Research In Motion has now officially announced Blackberry 10 OS. The software was debuted at the Blackberry World Conference by the RIM CEO himself, Thorsten Heins. Just as we reported in gadget news, the company didn’t unveil any new device. Instead he revealed the key features of their next-generation mobile platform and last glimmer of hope – Blackberry 10 OS.
As you may have noticed, Blackberry 10 Dev Alpha – the developer-only phone – hints the possibility of a full capacitive touch-screen on RIM’s next flagship phone. The conference confirms just that where the on-screen keyboard of Blackberry 10 was detailed. Vivek Bhardwaj, Head of Software Portfolio at RIM, said the on-screen keyboard has a “modeling algorithm” tailored to users. It looks pretty much like the traditional Blackberry keyboard without the bulging keys. Several intuitive features have been integrated into the on-screen keyboard of Blackberry 10 OS. If you swipe the keyboard up or down, shortcuts to symbols and numbers will appear. Swiping backwards would delete the last typed word. Word suggestions will appear on top of the letters whenever you’re typing and motioning a swipe upward would add them to the message body.

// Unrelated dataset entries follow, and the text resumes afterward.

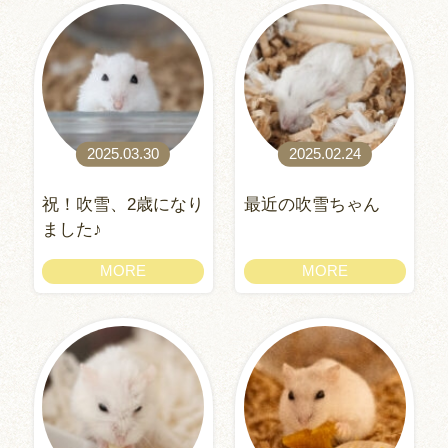
2025.03.30
2025.02.24
祝！吹雪、2歳になり
最近の吹雪ちゃん
ました♪
MORE
MORE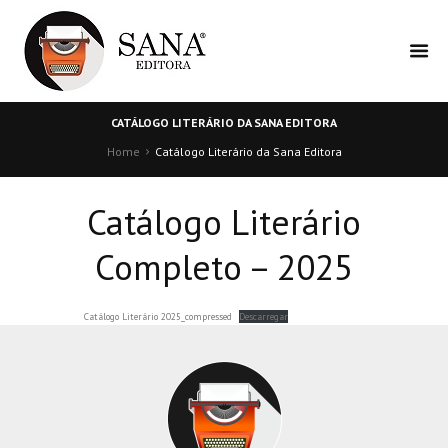
CATÁLOGO LITERÁRIO DA SANA EDITORA
Home
Catálogo Literário da Sana Editora
Catálogo Literário
Completo – 2025
Catálogo Literário 2025_compressed
Descarregar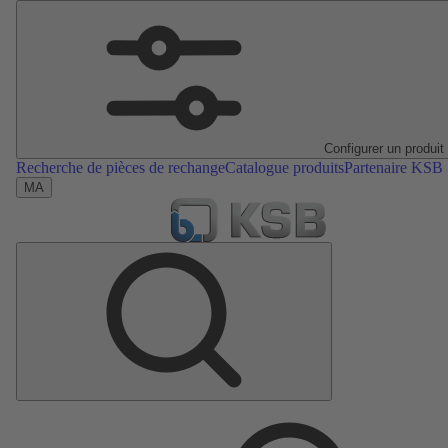
Configurer un produit
Recherche de pièces de rechange
Catalogue produits
Partenaire KSB
MA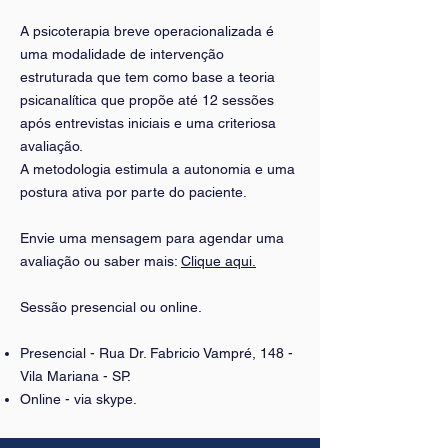
A psicoterapia breve operacionalizada é
uma modalidade de intervenção
estruturada que tem como base a teoria
psicanalítica que propõe até 12 sessões
após entrevistas iniciais e uma criteriosa
avaliação.
A metodologia estimula a autonomia e uma
postura ativa por parte do paciente.
Envie uma mensagem para agendar uma
avaliação ou saber mais:
Clique aqui.
Sessão presencial ou online.
Presencial - Rua Dr. Fabricio Vampré, 148 -
Vila Mariana - SP.
Online - via skype.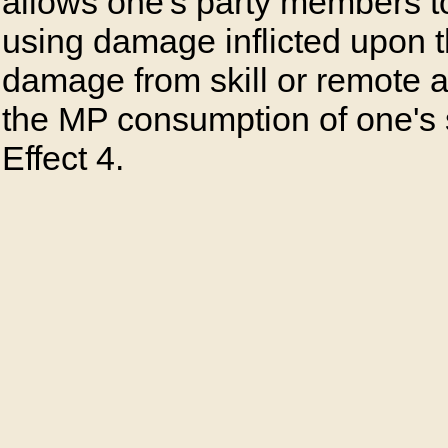
allows one's party members to
using damage inflicted upon 
damage from skill or remote a
the MP consumption of one's s
Effect 4.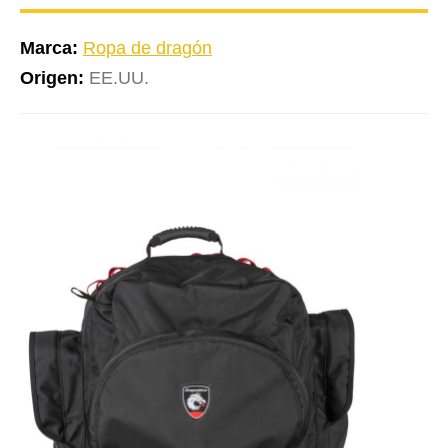
Marca:
Ropa de dragón
Origen:
EE.UU.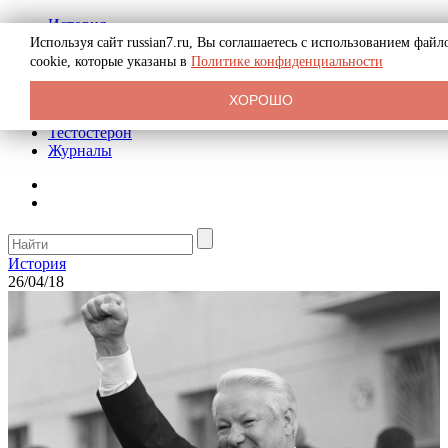
История
Биография
Используя сайт russian7.ru, Вы соглашаетесь с использованием файл
Криминал
cookie, которые указаны в
Политике конфиденциальности
Реклама на сайте
О сайте
ХОРОШО
Рекомендательные статьи
Тестостерон
Журналы
История
26/04/18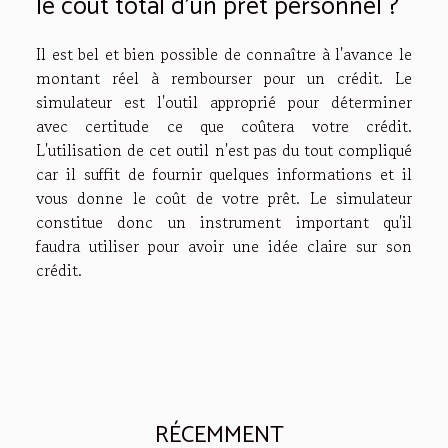
le coût total d'un prêt personnel ?
Il est bel et bien possible de connaître à l'avance le
montant réel à rembourser pour un crédit. Le
simulateur est l'outil approprié pour déterminer
avec certitude ce que coûtera votre crédit.
L'utilisation de cet outil n'est pas du tout compliqué
car il suffit de fournir quelques informations et il
vous donne le coût de votre prêt. Le simulateur
constitue donc un instrument important qu'il
faudra utiliser pour avoir une idée claire sur son
crédit.
RÉCEMMENT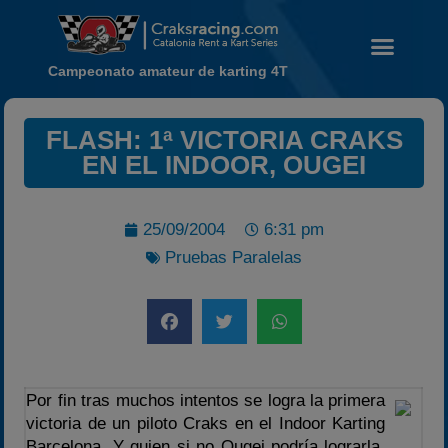
Campeonato amateur de karting 4T
FLASH: 1ª VICTORIA CRAKS
Noticias
EN EL INDOOR, OUGEI
Calendario
Temporada 2026
25/09/2004
6:31 pm
Carreras finalizadas
Pruebas Paralelas
Campeonato
Temporada 2026
Temporadas anteriores
2020-2021
Por fin tras muchos intentos se logra la primera
2022
victoria de un piloto Craks en el Indoor Karting
2023
Barcelona. Y quien si no Ougei podría lograrla.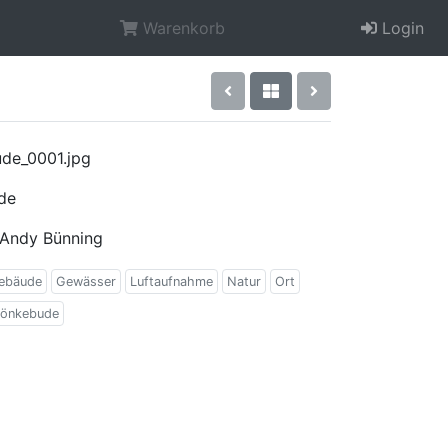
Warenkorb
Login
de_0001.jpg
de
Andy Bünning
ebäude
Gewässer
Luftaufnahme
Natur
Ort
önkebude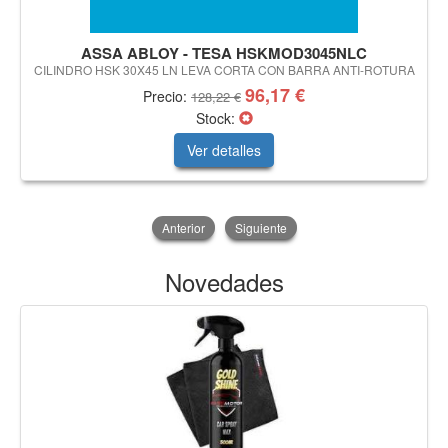
ASSA ABLOY - TESA HSKMOD3045NLC
CILINDRO HSK 30X45 LN LEVA CORTA CON BARRA ANTI-ROTURA
96,17 €
Precio:
128,22 €
Stock:
Ver detalles
Anterior
Siguiente
Novedades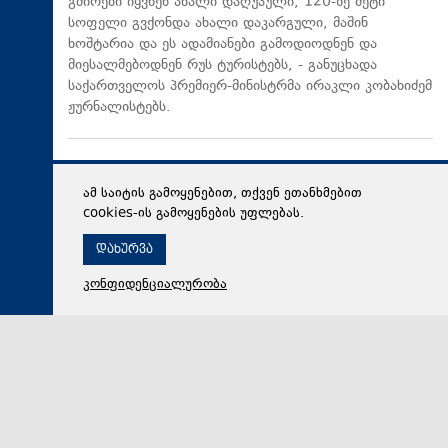
გმირები იყვნენ ახალი დაღუპული, 120-ზე მეტი
სოფელი გვქონდა ახალი დაკარგული, მაშინ
ხოშტარია და ეს ადამიანები გამოდიოდნენ და
მიესალმებოდნენ რუს ტურისტებს, - განუცხადა
საქართველოს პრემიერ-მინისტრმა ირაკლი კობახიძემ
ჟურნალისტებს.
ამ საიტის გამოყენებით, თქვენ ეთანხმებით
cookies-ის გამოყენების უფლებას.
დახურვა
კონფიდენციალურობა
08 აგვისტო 2026,
12:58
პოლიტიკა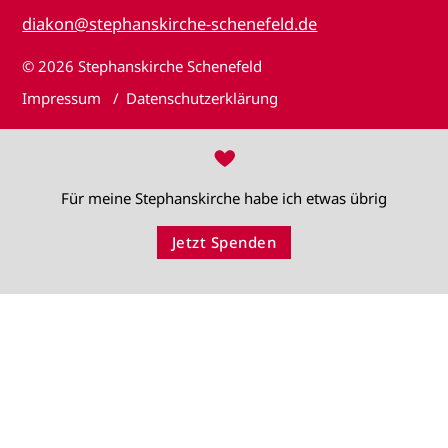
diakon@stephanskirche-schenefeld.de
© 2026
Stephanskirche Schenefeld
Impressum
Datenschutzerklärung
♥
Für meine Stephanskirche habe ich etwas übrig
Jetzt Spenden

Current users of Blackberry may not be too eager with next-generation devices now. After all, physical keyboard was one of the key selling points of Blackberry phones. But today’s market demands for touch-screen smartphones continue to increase. RIM may not completely let go of physical keyboards just yet but launching a full touch-screen phone as their flagship device would make a statement.
Current-generation Blackberry 7 smartphones have continuous autofocus. Blackberry 10 OS finally brings tap-to-focus on the table as a camera feature. Tapping anywhere on the screen would allow a lens the lens to focus on your desired subject before shooting a picture.
The notification system on Blackberry 10 involves a swiping gesture wherein you can access notifications from any app by swiping sideways and keeping fingers on the screen. RIM calls this “glancing.” From the notifications sidebar you can choose to continue or leave a running app and switch to another – like multitasking. Swiping gestures also enables users to flow across three apps at most. In order for this to work, apps must be running in real time.